Intel would not release details on the effort or say which PC and consumer original equipment manufacturers are supporting it. "This is a cross-industry group focused on interoperability," says Frank Spindler, VP of Intel's corporate technology group. The Fall Intel Developer Forum will be Sept. 9 to 12 at the Convention Center in San Jose, Calif.
To date, PC makers have coalesced around 802.11b as a preferred home networking technology because of its rapidly falling prices, reasonable 1- to 2-Mbps bandwidth, and relative ease of installation. Consumer companies, however, have generally favored wired 1394 links, which provide the hundreds of megabits per second needed for streaming media and have content-protection schemes in place. The gulf between the two camps presents "issues we will clearly address," says Anthony Ambrose, a director in Intel's communications group.
The Intel initiative comes at a time when consumer-focused companies such as Philips Semiconductors and Pioneer Corp. have expressed eagerness to leverage the falling prices of 802.11b for home networking.

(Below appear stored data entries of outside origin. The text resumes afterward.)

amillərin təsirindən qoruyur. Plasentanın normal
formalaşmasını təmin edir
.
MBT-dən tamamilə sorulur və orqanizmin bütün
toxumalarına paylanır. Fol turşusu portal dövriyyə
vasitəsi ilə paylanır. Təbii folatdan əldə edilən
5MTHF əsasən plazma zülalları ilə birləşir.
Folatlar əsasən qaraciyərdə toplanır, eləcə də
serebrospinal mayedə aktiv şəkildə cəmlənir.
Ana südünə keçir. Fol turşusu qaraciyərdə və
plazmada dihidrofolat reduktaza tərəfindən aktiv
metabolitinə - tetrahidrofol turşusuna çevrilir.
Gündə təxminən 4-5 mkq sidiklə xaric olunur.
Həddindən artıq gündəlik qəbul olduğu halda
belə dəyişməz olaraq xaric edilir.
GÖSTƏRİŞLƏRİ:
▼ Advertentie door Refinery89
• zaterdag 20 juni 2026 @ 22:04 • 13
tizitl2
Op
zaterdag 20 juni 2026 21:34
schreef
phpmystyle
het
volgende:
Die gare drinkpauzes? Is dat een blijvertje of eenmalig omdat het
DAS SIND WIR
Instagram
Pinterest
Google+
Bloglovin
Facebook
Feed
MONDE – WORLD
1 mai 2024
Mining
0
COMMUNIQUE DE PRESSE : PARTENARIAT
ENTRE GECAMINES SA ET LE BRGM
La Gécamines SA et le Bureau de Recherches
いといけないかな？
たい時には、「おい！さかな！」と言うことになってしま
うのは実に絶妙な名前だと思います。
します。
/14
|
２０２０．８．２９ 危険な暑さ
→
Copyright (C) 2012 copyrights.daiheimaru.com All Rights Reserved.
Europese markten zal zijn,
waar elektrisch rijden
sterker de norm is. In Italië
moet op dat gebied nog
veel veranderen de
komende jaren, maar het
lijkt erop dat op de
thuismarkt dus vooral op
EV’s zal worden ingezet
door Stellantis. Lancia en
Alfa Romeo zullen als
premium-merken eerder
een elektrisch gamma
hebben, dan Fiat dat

"We've been pretty public about the need to accelerate broadband network adoption and accelerating the growth of the digital home" as one way to do that, Ambrose says. At the Spring Intel Developer Forum, Louis Burns, general manager of Intel's desktop platforms group, said the company would spearhead work toward interoperable home networks.
The initiative is perhaps the broadest of several announcements in the pipeline for next month's Intel Developer Forum.

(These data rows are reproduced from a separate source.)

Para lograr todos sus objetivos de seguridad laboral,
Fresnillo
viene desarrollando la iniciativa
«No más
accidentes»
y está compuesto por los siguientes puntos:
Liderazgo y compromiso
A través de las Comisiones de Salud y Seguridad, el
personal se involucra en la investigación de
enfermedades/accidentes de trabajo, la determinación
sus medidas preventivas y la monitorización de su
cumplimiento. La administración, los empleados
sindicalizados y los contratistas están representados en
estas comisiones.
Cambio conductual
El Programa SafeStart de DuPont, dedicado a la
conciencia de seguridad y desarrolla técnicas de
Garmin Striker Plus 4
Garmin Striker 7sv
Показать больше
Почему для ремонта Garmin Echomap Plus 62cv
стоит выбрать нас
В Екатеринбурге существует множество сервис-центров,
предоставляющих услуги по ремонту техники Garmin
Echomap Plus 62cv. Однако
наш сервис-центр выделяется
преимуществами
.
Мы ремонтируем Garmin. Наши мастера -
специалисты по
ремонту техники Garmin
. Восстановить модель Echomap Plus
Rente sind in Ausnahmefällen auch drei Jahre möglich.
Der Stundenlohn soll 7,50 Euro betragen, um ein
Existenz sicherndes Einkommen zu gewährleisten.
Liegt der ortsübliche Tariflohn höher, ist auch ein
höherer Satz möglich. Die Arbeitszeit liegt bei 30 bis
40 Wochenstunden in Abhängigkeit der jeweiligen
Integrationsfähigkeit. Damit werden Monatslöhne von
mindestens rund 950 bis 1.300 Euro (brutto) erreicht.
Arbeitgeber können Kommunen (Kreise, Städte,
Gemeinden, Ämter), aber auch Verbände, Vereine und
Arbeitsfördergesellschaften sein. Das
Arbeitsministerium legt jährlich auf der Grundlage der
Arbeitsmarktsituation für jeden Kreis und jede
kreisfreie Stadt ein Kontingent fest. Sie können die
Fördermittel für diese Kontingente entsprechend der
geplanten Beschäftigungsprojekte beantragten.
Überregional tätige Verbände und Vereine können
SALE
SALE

Intel will detail new efforts in networked storage, rolling out a variety of products for network-attached storage and storage area networks, including silicon that supports the emerging iSCSI standard with TCP offload features. Separately, Intel will disclose modifications to its Xscale processor that enhance its wireless networking capabilities.

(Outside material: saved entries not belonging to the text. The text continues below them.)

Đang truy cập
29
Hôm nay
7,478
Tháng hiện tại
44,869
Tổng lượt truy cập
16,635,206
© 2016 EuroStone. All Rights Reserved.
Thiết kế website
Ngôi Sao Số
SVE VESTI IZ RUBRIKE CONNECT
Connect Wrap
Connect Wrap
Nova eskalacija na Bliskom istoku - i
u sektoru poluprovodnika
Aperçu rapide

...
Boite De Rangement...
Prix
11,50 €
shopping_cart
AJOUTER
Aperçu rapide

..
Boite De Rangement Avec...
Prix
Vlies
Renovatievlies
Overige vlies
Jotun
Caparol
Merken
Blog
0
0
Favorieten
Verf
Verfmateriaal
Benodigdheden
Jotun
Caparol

The company will also reveal new backers for its emerging PCI Express interconnect scheme, presumably major communications original equipment manufacturers supporting the Advanced Switching variant of the interconnect under development for use in routers and switches. Other presentations will detail the quality-of-service and multimedia underpinnings of Express and give an update on progress defining so-called revolutionary form factors for Express devices. Express is a gigabit-class serial technology meant to succeed PCI.
"Our sessions on PCI Express have been some of the best-attended sessions at IDF," Spindler says.
Intel is also expected to provide some news on a number of its processors, including projections for its first 3-GHz Pentium 4 chip; details about Banias, its first processor designed specifically for notebook computers; and information on Madison, the mid-2003 follow-up to its current 64-bit Itanium 2 CPU for servers and workstations.
On the final day, the company will reprise its focus on R&D efforts, a popular track started at last spring's forum. Intel will discuss its plans for 90-nm process technology slated for introduction next year and will provide a progress report on its lab work in extreme ultraviolet lithography, nanotechnology, silicon photonics, and networks of sensors.
At the conference, Intel will unveil a draft specification for Serial ATA II, a new variant of the hard-disk drive interface. It will also release version 3.0 of the Accelerated Graphics Processor interconnect for implementing AGP 8x links to graphics chips and cards. It's expected to be the last iteration of AGP before a transition to PCI Express.
The Fall Intel Developer Forum will devote an entire track to Infiniband, an interconnect that has been under assault since Intel canceled its Infiniband product plans and startup Banderacom Inc. announced significant layoffs. "Infiniband is clearly something that's important for us in the data center to cluster servers," Ambrose says.
Intel is trying out new international venues for the Intel Developer Forum and plans to hold its first conferences in Moscow and Mumbai, India, this fall. Intel held conferences in six locations last spring, gathering more than 10,000 developers. About a third of the attendees come from the communications industry.